Wound-specific Bacteria May Be Targets for DEB Treatment

A distinct set of bacteria colonizes the skin in and around wounds in people with dystrophic epidermolysis bullosa (DEB), according to a new study.

The finding suggests that these patients may benefit from therapies that specifically target those bacteria and that encourage the growth of non wound-associated bacteria instead.

The study, “Evidence for cutaneous dysbiosis in dystrophic epidermolysis bullosa,” was published in the journal Clinical and Experimental Dermatology.

In addition to acting as a barrier to the surrounding environment, the skin houses a wide variety of microbes — collectively called the “skin microbiome” — that form an integral part of normal skin homeostasis (equilibrium or a relatively stable balance). Disruptions to the balance of microbial communities is known as “dysbiosis.”

Dysbiosis has been implicated in a number of skin disorders, including DEB. However, according to the research team, only one study examined the DEB skin microbiome using advanced genetic sequencing, which provides more detailed information on the microbiome than traditional studies using bacterial cultures.

Now, the team, led by scientists from the Tel Aviv Sourasky Medical Center, in Israel, compared skin microbiomes of eight DEB patients and nine age- and sex-matched healthy controls.

The researchers collected skin samples from untreated ulcers with no evidence of secondary infections, the skin bordering the wounds (perilesional skin), and unwounded (normal) skin. For comparison, they sampled the forearm skin of healthy participants.

The microbial composition found on the patients’ skin differed from those of controls, with fewer species overall found on the skin of patients. Perilesional skin and wounds of patients appeared have the least diversity.

Although home to fewer species, their skin microbiomes showed greater proportions of bacterial Staphylococci species, with Staphylococcus epidermidis being the most prevalent. This trend was particularly observed in wounds and perilesional skin, compared with their normal skin.
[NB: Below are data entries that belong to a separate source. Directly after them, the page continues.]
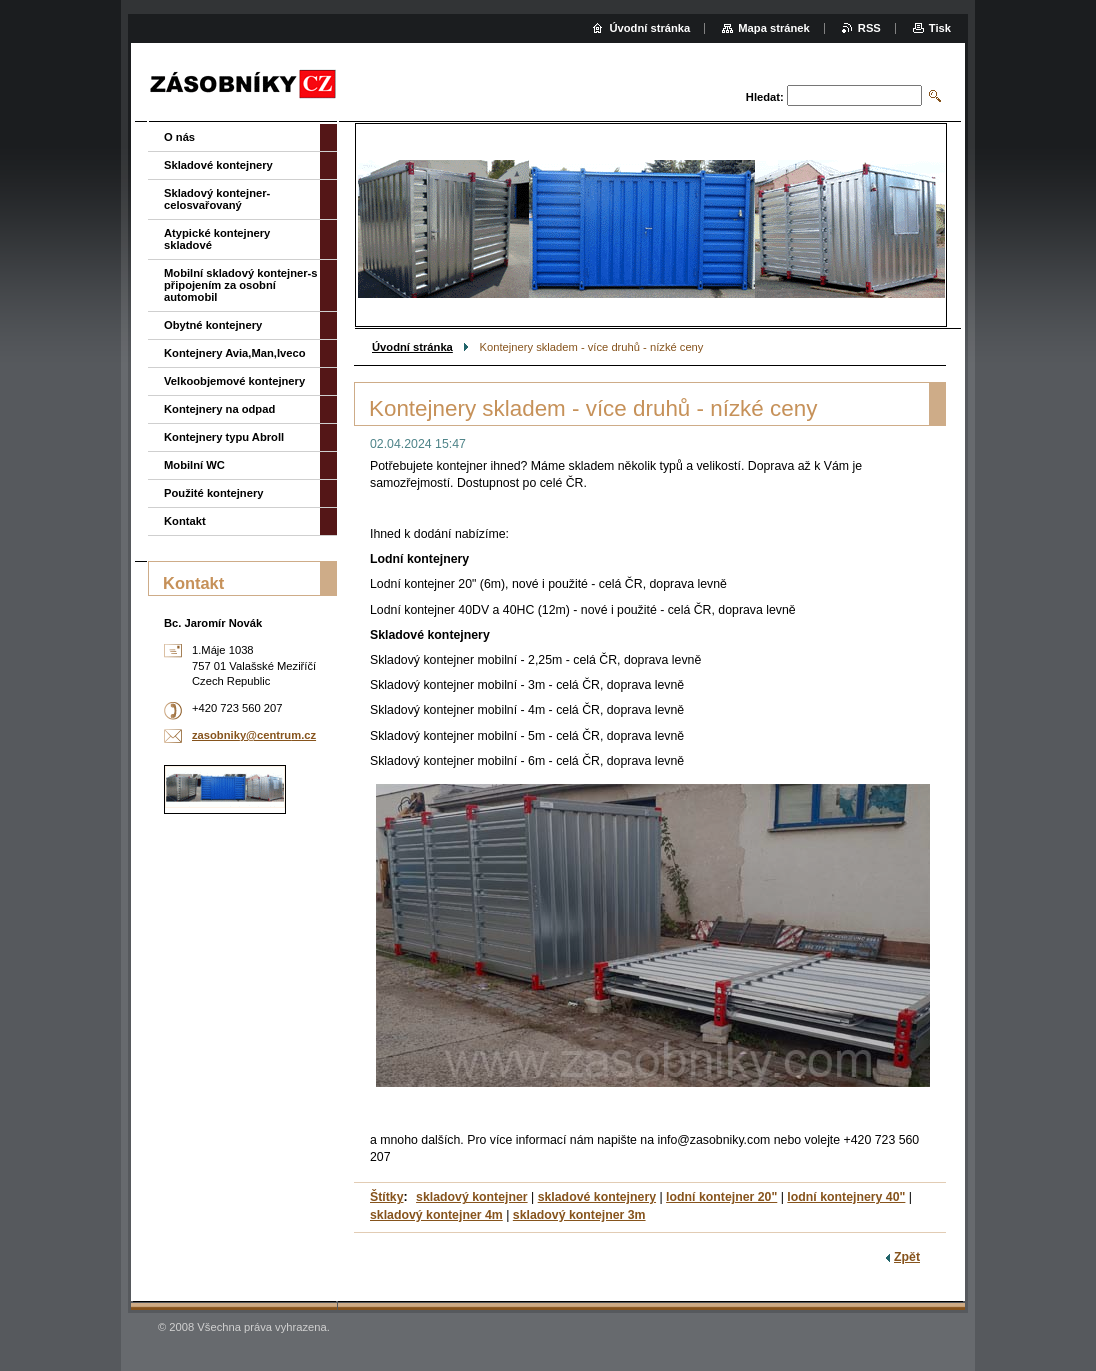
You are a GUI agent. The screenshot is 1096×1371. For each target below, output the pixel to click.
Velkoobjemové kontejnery (234, 381)
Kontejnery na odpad (219, 409)
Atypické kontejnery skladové (217, 239)
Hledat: (765, 97)
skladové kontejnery (597, 1197)
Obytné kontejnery (213, 325)
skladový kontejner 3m (579, 1215)
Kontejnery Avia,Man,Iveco (235, 353)
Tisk (940, 28)
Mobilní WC (194, 465)
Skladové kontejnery (218, 165)
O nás (179, 137)
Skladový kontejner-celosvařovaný (217, 199)
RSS (869, 28)
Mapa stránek (774, 28)
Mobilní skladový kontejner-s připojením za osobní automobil (241, 285)
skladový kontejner (472, 1197)
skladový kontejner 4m (436, 1215)
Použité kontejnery (213, 493)
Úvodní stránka (412, 347)
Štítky (387, 1197)
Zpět (907, 1257)
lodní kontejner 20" (721, 1197)
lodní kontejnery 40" (846, 1197)
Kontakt (185, 521)
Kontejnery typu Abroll (224, 437)
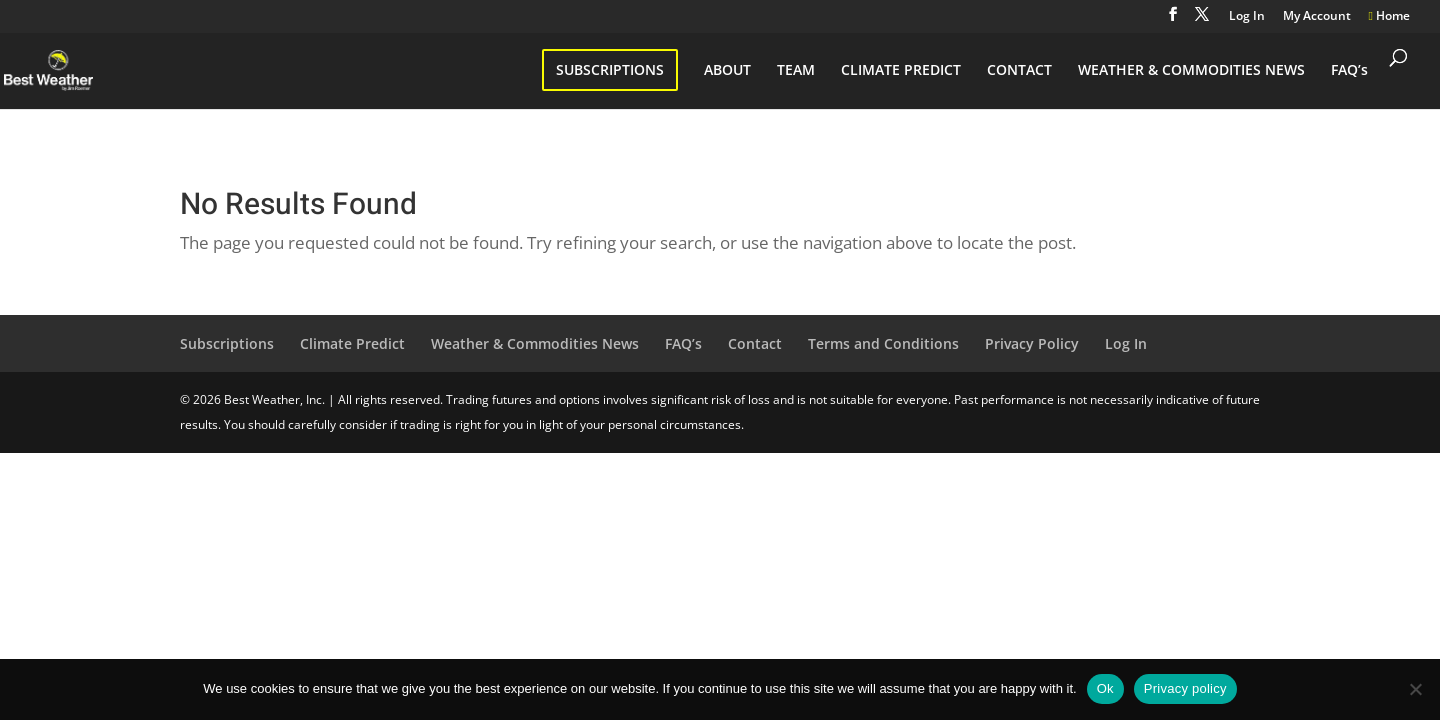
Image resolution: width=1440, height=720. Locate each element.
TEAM (796, 71)
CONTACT (1019, 71)
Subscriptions (227, 343)
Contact (755, 343)
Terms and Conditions (883, 343)
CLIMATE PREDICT (901, 71)
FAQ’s (1349, 71)
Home (1389, 17)
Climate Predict (352, 343)
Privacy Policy (1032, 343)
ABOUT (727, 71)
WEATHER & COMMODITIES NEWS (1191, 71)
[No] (1415, 689)
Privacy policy (1185, 688)
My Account (1317, 17)
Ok (1105, 688)
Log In (1247, 17)
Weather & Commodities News (535, 343)
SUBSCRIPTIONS (610, 69)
Staphylococcus epidermidis normally inhabits human skin as a healthy component of the microbiome, or what is known as a “commensal bacteria.” These bacteria may turn pathogenic when the barrier of the skin fails, or in cases of immunosuppression, the investigators noted. This might explain the higher abundance of these bacteria in DEB wounds, they stated.

This type of bacteria also has the ability to form biofilms, a type of sticky plaque that can often resist antibacterial treatments.

“The increased abundance of Staphylococcus epidermidis in DEB patients emphasizes the potential therapeutic effect of antimicrobial peptides harboring the ability to eradicate Staphylococcus epidermidis biofilms,” the researchers wrote, especially as “bacterial colonization of chronic EB wounds has been suggested to be responsible for delayed healing and scarring.”

Despite the study’s small size, “patients demonstrated similar individual profiles,” the team noted, suggesting that the results might be broadly representative of this patient population.

Overall, the “results provide evidence for significant dysbiosis across different stages of DEB wound,” the researchers concluded. They suggested that therapies targeting wound-specific bacteria or encouraging the growth of non wound-associated bacteria “may potentially facilitate wound healing in DEB patients.”

“The benefits of such therapeutic approaches should be ascertained,” the team added.